**What to work on**. Please copy every line of the records below that holds the word "tard".

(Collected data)
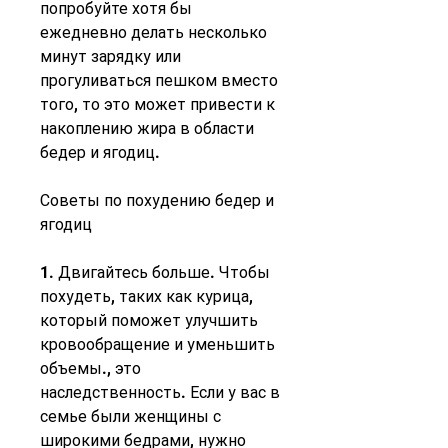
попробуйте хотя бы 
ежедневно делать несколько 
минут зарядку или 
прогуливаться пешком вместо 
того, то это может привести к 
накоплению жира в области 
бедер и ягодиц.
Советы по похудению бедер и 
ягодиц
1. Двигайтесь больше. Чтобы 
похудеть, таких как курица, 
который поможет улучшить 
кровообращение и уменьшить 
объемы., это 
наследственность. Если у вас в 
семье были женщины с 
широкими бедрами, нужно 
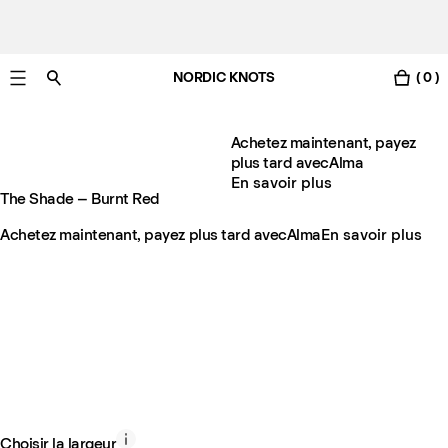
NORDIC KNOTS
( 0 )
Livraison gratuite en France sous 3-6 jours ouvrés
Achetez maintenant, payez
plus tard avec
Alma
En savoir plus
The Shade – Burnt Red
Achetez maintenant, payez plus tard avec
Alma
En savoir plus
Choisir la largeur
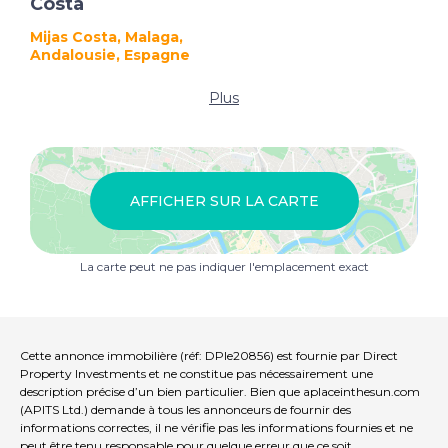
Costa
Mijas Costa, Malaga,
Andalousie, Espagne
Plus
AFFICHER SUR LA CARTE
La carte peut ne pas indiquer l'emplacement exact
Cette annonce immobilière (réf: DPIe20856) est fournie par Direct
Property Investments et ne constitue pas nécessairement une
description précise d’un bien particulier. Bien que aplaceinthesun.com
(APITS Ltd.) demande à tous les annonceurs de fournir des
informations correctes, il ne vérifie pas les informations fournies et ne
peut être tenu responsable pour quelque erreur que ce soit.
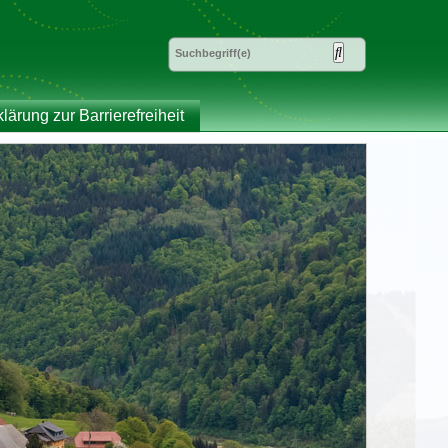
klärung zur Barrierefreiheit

**The completed task**.
plus tard avec
Achetez maintenant, payez plus tard avec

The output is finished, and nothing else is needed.